Entries provided:
------------
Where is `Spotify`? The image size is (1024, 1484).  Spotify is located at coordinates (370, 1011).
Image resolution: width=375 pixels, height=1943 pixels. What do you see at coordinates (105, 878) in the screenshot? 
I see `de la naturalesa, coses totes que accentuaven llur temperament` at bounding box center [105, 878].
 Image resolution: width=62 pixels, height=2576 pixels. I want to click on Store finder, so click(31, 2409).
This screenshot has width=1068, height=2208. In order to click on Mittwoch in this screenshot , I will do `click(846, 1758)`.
------------
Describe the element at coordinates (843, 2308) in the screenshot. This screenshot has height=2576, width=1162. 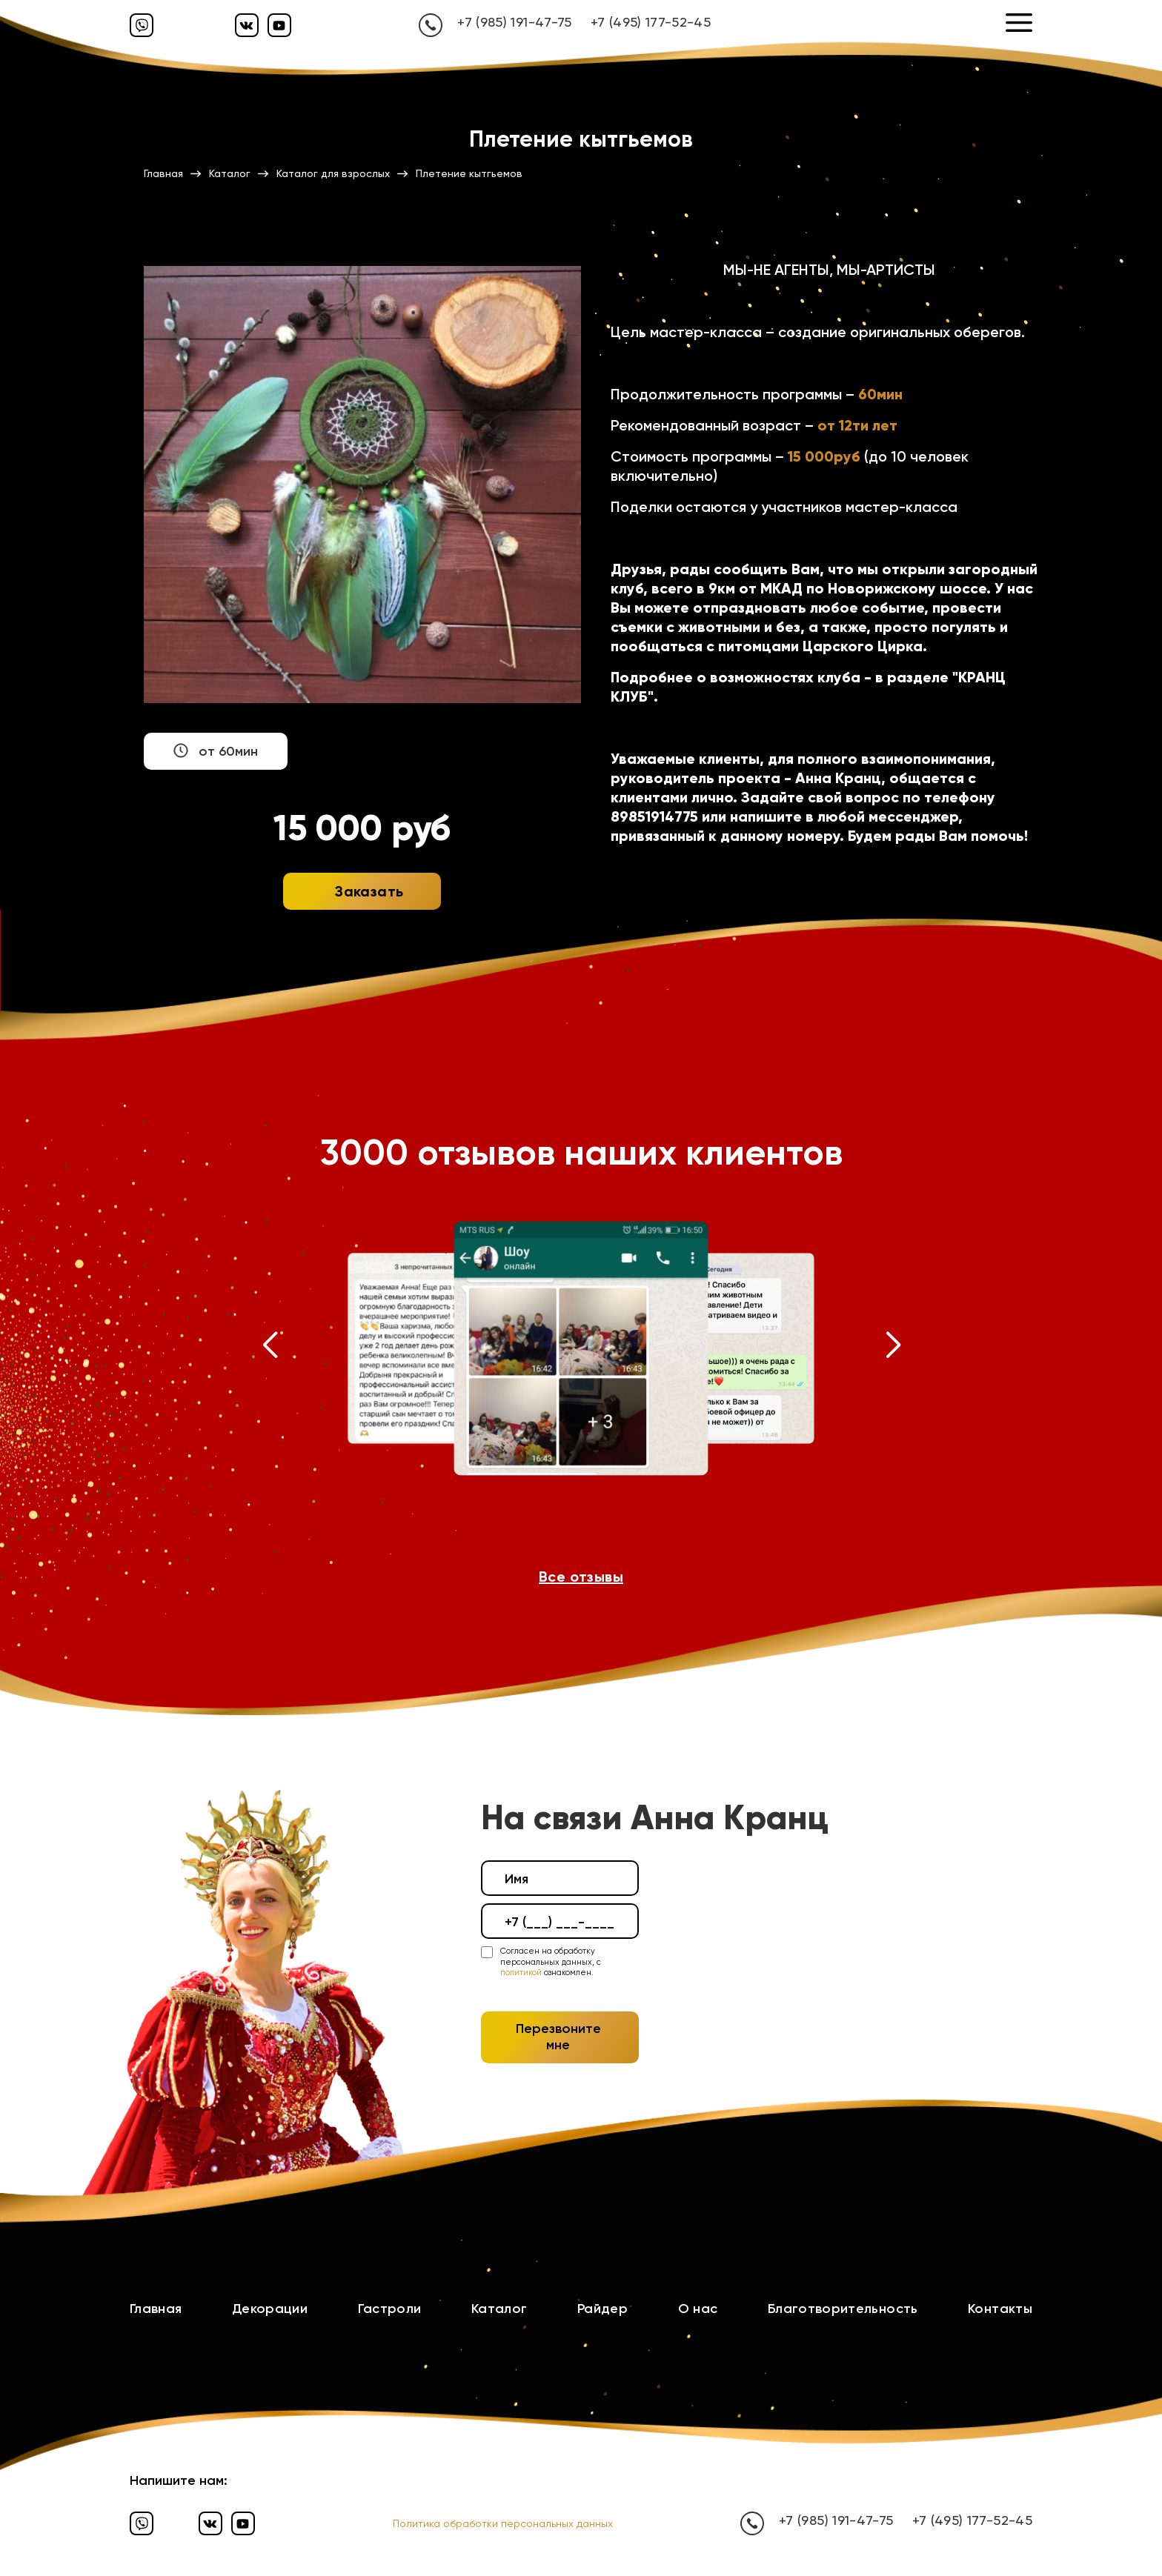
------------
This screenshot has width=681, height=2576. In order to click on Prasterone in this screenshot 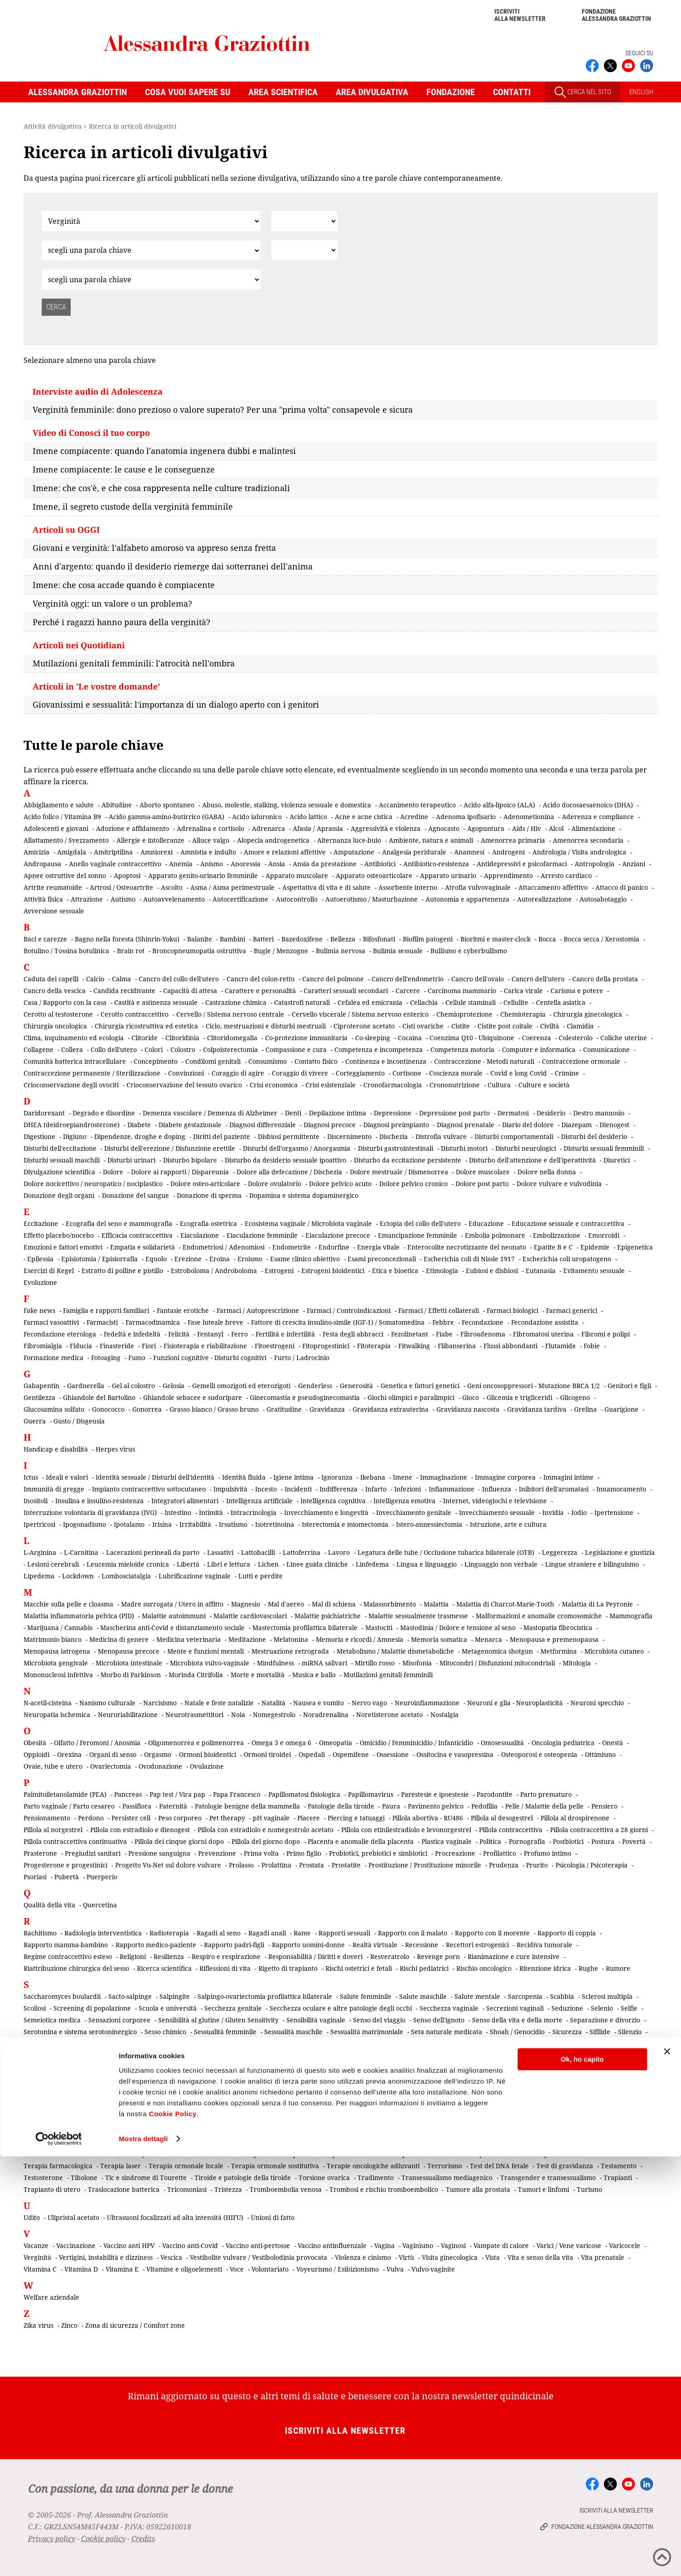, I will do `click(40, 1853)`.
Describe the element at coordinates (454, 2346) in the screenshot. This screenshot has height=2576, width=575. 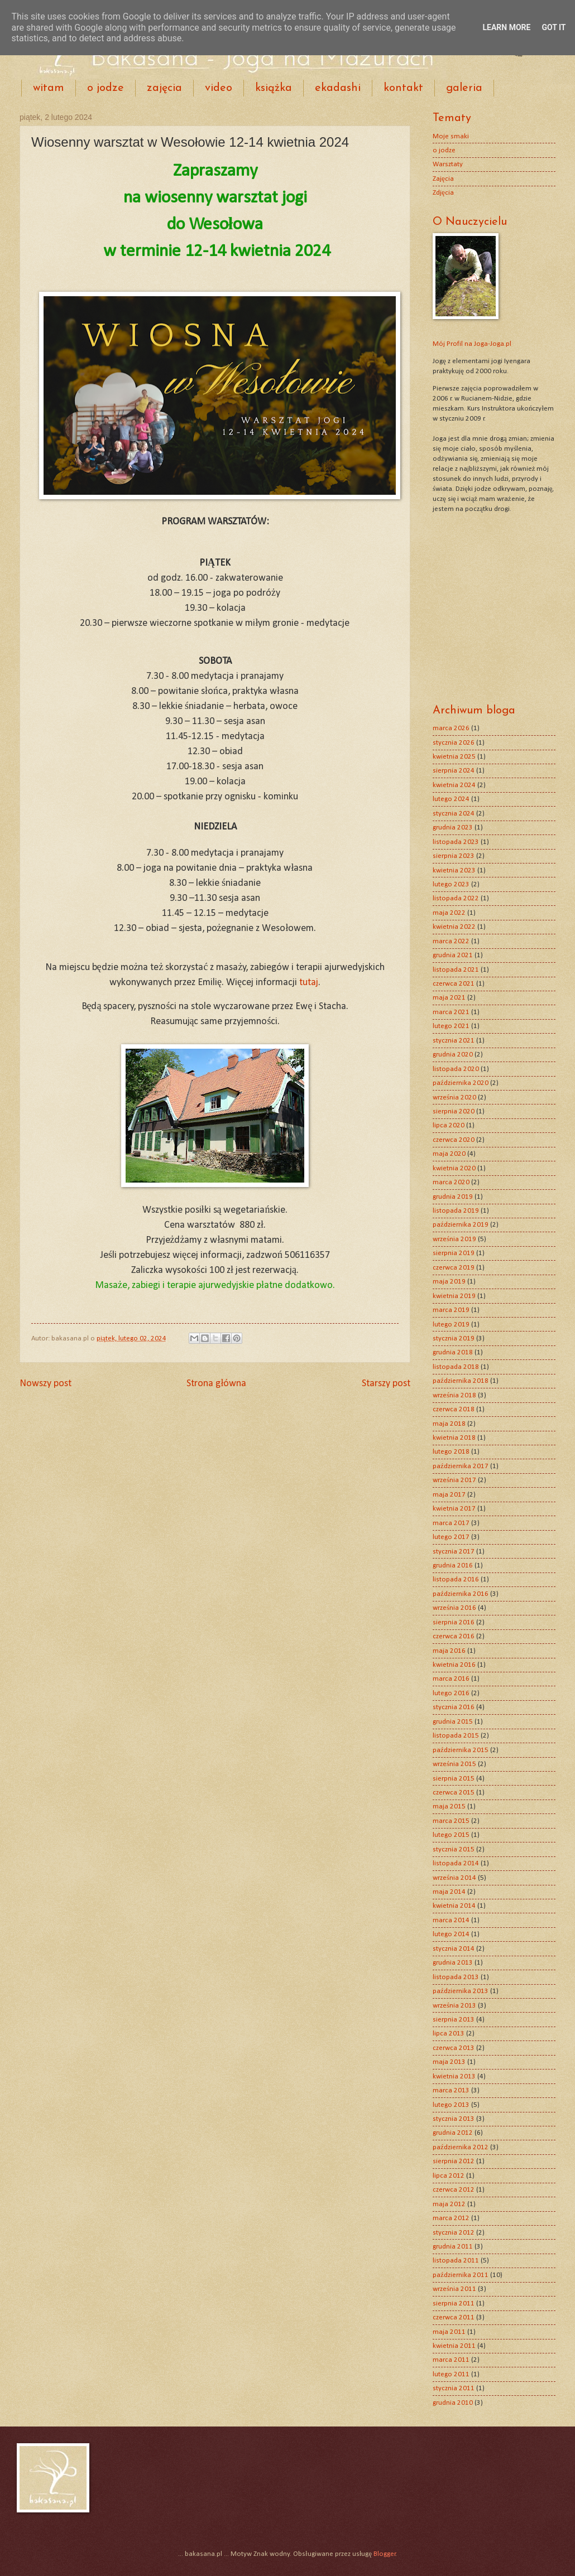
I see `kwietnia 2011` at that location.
------------
In the data above, find the line that contains "Image resolution: width=375" and the line that contains "This screenshot has width=1068, height=2208.". Repeat exactly those lines and every line between them, and only those.

Image resolution: width=375 pixels, height=1943 pixels. What do you see at coordinates (105, 878) in the screenshot? 
I see `de la naturalesa, coses totes que accentuaven llur temperament` at bounding box center [105, 878].
 Image resolution: width=62 pixels, height=2576 pixels. I want to click on Store finder, so click(31, 2409).
This screenshot has width=1068, height=2208. In order to click on Mittwoch in this screenshot , I will do `click(846, 1758)`.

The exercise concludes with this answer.